Sa voix avait un son fêlé qui fit tressaillir Catherine.

Elle se tourna vers lui. Il ne la regardait pas... Debout devant la fenêtre sur laquelle se découpait sa silhouette vigoureuse, il ne bougeait pas. La tête baissée, il paraissait réfléchir, mais soudain Catherine vit remuer ses épaules. Elle comprit qu'il pleurait...

Une profonde pitié s'empara d'elle. Lentement, elle vint vers Brézé, leva la main pour la poser sur l'épaule du jeune homme, mais n'osa pas.

— Pierre, murmura-t-elle, je voudrais que vous n'ayez pas de peine.

— Vous n'y pouvez rien, répondit-il durement.

De nouveau le silence s'appesantit entre eux puis, toujours sans se retourner, il demanda :

— Qu'allez-vous faire ?

— Repartir, répondit-elle sans hésiter. Repartir là- bas, leur dire à tous que je n'ai pas changé, que je suis toujours « sa » femme...

— Et ensuite ? fit-il amèrement, vous vous enfermerez dans vos montagnes pour attendre la mort ?

— Non... Ensuite, j'arracherai Arnaud à cette léproserie infâme où j'ai dû le laisser entrer, je l'emmènerai dans un endroit reculé, tranquille et je resterai avec lui jusqu'à ce que...

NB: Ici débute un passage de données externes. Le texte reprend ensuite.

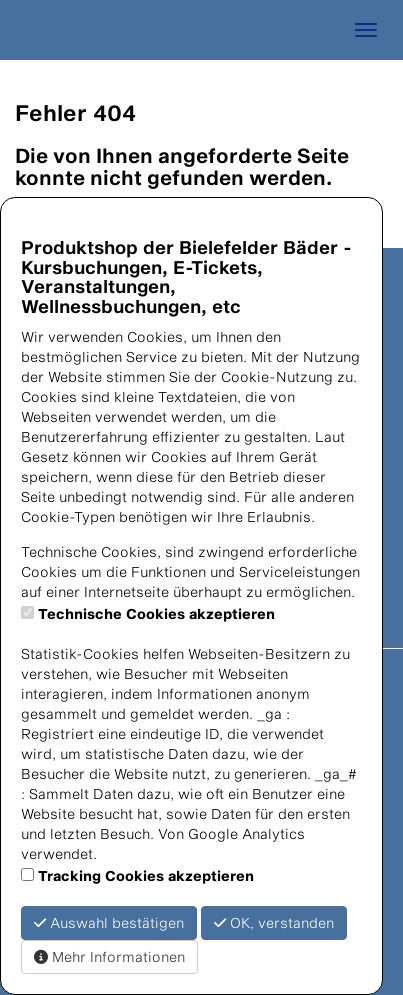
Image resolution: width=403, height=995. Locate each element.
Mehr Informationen (109, 956)
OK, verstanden (274, 922)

Un frisson d'horreur secoua Brézé. Il se retourna brusquement, montrant à la jeune femme un visage ravagé.

— Vous ne pouvez pas faire ça... Vous avez un fils, vous n'avez pas le droit de vous suicider, surtout de cette manière atroce...

— C'est la vie sans lui qui est un suicide... J'ai rempli mon rôle ici.

Les Montsalvy sont redevenus ce qu'ils n'auraient dû cesser d'être. La Trémoille est abattu... Maintenant, je peux songer à moi... à lui.

Sans faire le moindre bruit, elle marcha vers la porte, l'ouvrit. Le page attendait au-dehors, mais, au seuil, elle se retourna. Toujours debout devant la fenêtre, Pierre esquissa le geste de lui tendre les bras.